The case, which was the first national security law case, had been tried on 15 July. Designated High Court judges Esther Toh, Anthea Pang and Wilson Chan ruled on 27 July that Tong was guilty of 'inciting others to commit secession' and 'terrorist activities'. The starting point of the sentence for the crime of 'inciting secession' was 6 and a half years, and the starting point for the sentence for the crime of 'terrorism' was 8 years. The final sentence was 9 years in prison and 10 years of driving suspension. As the sentencing was read out, some supporters of Tong were crying while others told him to "hang in there," to which Tong replied, "you guys also hang in there too."

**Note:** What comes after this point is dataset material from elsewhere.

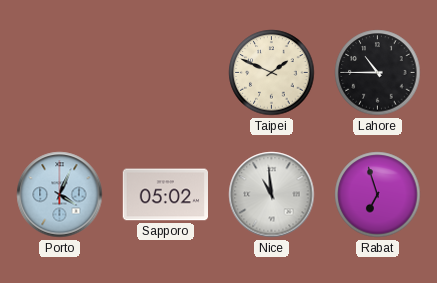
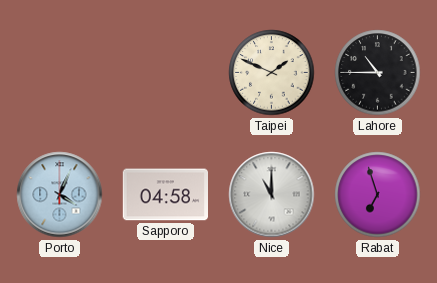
Sapporo: 05:02 -> 04:58
Nice: 10:59 -> 11:00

During the court case, prosecution and defense had argued at length over the semantics, history and context of whether the "Liberate" slogan amounted to an incitement for independence. Mitigation entered by defence which cited the grandmother of Tong, who suffered from cancer, as wishing to see her grandson before her death, was countered by the judges by saying that Tong should have considered his family circumstances before embarking on criminal acts. They added that the remorse that Tong had expressed could not count in the mitigation as he had not pleaded guilty.

Tong appealed his sentence. In November 2021, the Court of Appeal scheduled the appeal for March 2022.

== 31 July ==

=== Hong Kong Education Bureau cuts ties with Professional Teachers' Union ===

The Education Bureau cut ties with the Hong Kong Professional Teachers' Union hours after the union had come under attack by Chinese state media People’s Daily and news agency Xinhua. The bureau justified its move by saying that the union had been "dragging schools into politics". In its decision, the bureau also cited the connection of the union to the Civil Human Rights Front and the Hong Kong Alliance in Support of Patriotic Democratic Movements of China, who had likewise come under government pressure.